--- Entries shown Enclosed Below ---

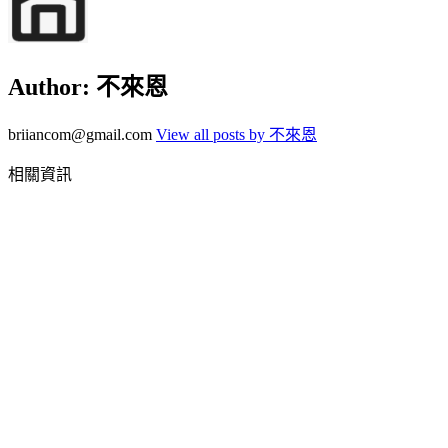
Author:
不來恩
briiancom@gmail.com
View all posts by 不來恩
相關資訊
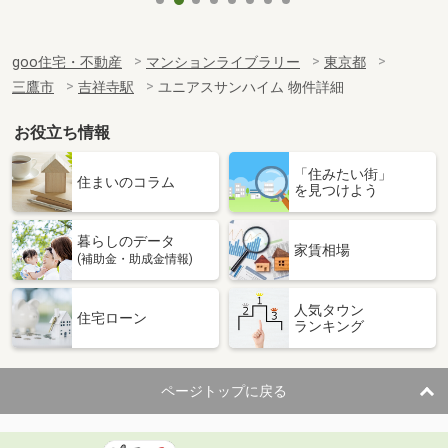
goo住宅・不動産
マンションライブラリー
東京都
三鷹市
吉祥寺駅
ユニアスサンハイム 物件詳細
お役立ち情報
「住みたい街」
住まいのコラム
を見つけよう
暮らしのデータ
家賃相場
(補助金・助成金情報)
人気タウン
住宅ローン
ランキング
ページトップに戻る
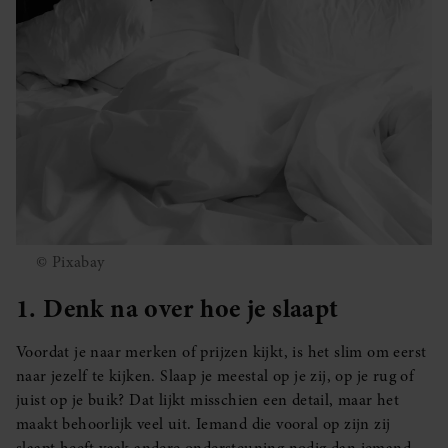
© Pixabay
1. Denk na over hoe je slaapt
Voordat je naar merken of prijzen kijkt, is het slim om eerst
naar jezelf te kijken. Slaap je meestal op je zij, op je rug of
juist op je buik? Dat lijkt misschien een detail, maar het
maakt behoorlijk veel uit. Iemand die vooral op zijn zij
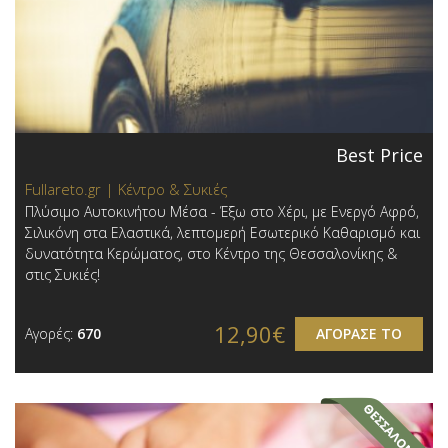
Best Price
Fullareto.gr | Κέντρο & Συκιές
Πλύσιμο Αυτοκινήτου Μέσα - Έξω στο Χέρι, με Ενεργό Αφρό,
Σιλικόνη στα Ελαστικά, λεπτομερή Εσωτερικό Καθαρισμό και
δυνατότητα Κερώματος, στο Κέντρο της Θεσσαλονίκης &
στις Συκιές!
12,90€
Αγορές:
670
ΑΓΟΡΑΣΕ ΤΟ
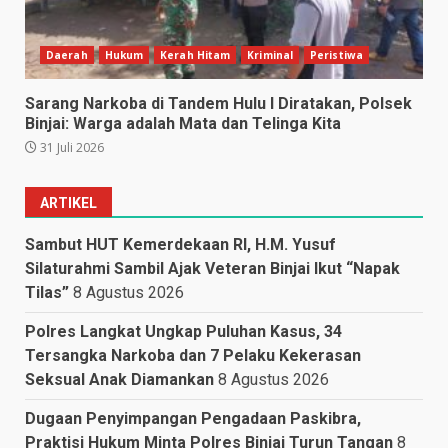
Daerah
Hukum
Kerah Hitam
Kriminal
Peristiwa
Sarang Narkoba di Tandem Hulu I Diratakan, Polsek
Binjai: Warga adalah Mata dan Telinga Kita
31 Juli 2026
ARTIKEL
Sambut HUT Kemerdekaan RI, H.M. Yusuf
Silaturahmi Sambil Ajak Veteran Binjai Ikut “Napak
Tilas”
8 Agustus 2026
Polres Langkat Ungkap Puluhan Kasus, 34
Tersangka Narkoba dan 7 Pelaku Kekerasan
Seksual Anak Diamankan
8 Agustus 2026
Dugaan Penyimpangan Pengadaan Paskibra,
Praktisi Hukum Minta Polres Binjai Turun Tangan
8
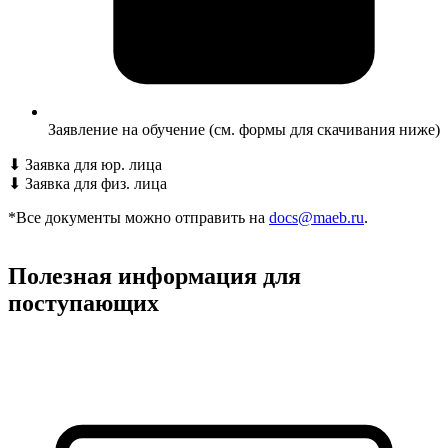
Заявление на обучение (см. формы для скачивания ниже)
⬇
Заявка для юр. лица
⬇
Заявка для физ. лица
*Все документы можно отправить на
docs@maeb.ru
.
Полезная информация для
поступающих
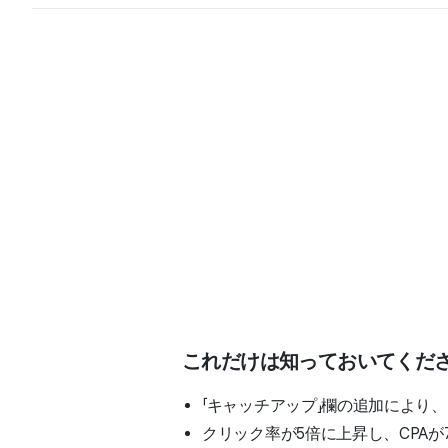
これだけは知っておいてくだ
「キャッチアップ」欄の追加により
クリック率が5倍に上昇し、CPAが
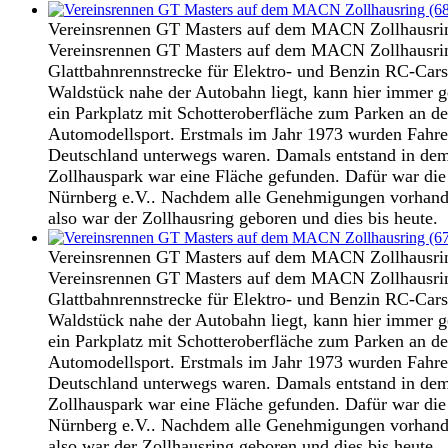
Vereinsrennen GT Masters auf dem MACN Zollhausri
Vereinsrennen GT Masters auf dem MACN Zollhausring
Glattbahnrennstrecke für Elektro- und Benzin RC-Cars
Waldstück nahe der Autobahn liegt, kann hier immer g
ein Parkplatz mit Schotteroberfläche zum Parken an d
Automodellsport. Erstmals im Jahr 1973 wurden Fahre
Deutschland unterwegs waren. Damals entstand in dem
Zollhauspark war eine Fläche gefunden. Dafür war d
Nürnberg e.V.. Nachdem alle Genehmigungen vorhanden
also war der Zollhausring geboren und dies bis heute.
Vereinsrennen GT Masters auf dem MACN Zollhausri
Vereinsrennen GT Masters auf dem MACN Zollhausring
Glattbahnrennstrecke für Elektro- und Benzin RC-Cars
Waldstück nahe der Autobahn liegt, kann hier immer g
ein Parkplatz mit Schotteroberfläche zum Parken an d
Automodellsport. Erstmals im Jahr 1973 wurden Fahre
Deutschland unterwegs waren. Damals entstand in dem
Zollhauspark war eine Fläche gefunden. Dafür war d
Nürnberg e.V.. Nachdem alle Genehmigungen vorhanden
also war der Zollhausring geboren und dies bis heute.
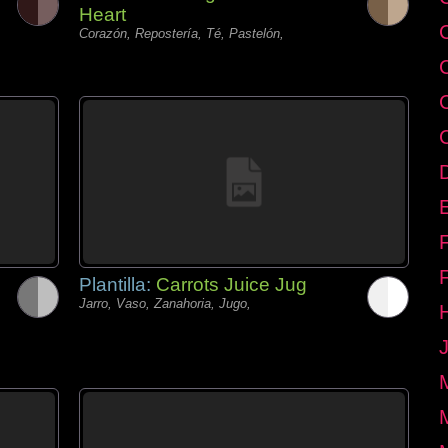
Heart
Corazón, Repostería, Té, Pastelón,
E
Plantilla:
Carrots Juice Jug
Jarro, Vaso, Zanahoria, Jugo,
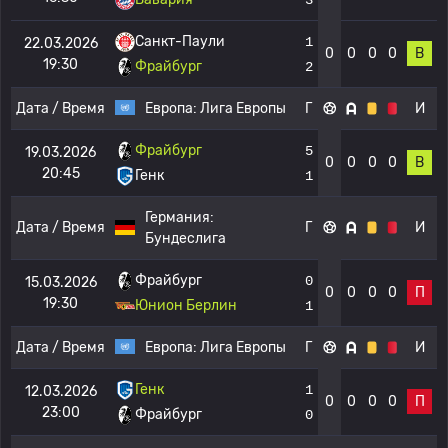
Санкт-Паули
1
22.03.2026
0
0
0
0
В
19:30
Фрайбург
2
Дата / Время
Европа:
Лига Европы
Г
И
Фрайбург
5
19.03.2026
0
0
0
0
В
20:45
Генк
1
Германия:
Дата / Время
Г
И
Бундеслига
Фрайбург
0
15.03.2026
0
0
0
0
П
19:30
Юнион Берлин
1
Дата / Время
Европа:
Лига Европы
Г
И
Генк
1
12.03.2026
0
0
0
0
П
23:00
Фрайбург
0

--- End of Enclosed Entries shown ---

▸ **Exercise prompt**: Search the listing above for "Hukum" and copy every line that holds it.

▸ **Answer section**:
Hukum
Praktisi Hukum Minta Polres Binjai Turun Tangan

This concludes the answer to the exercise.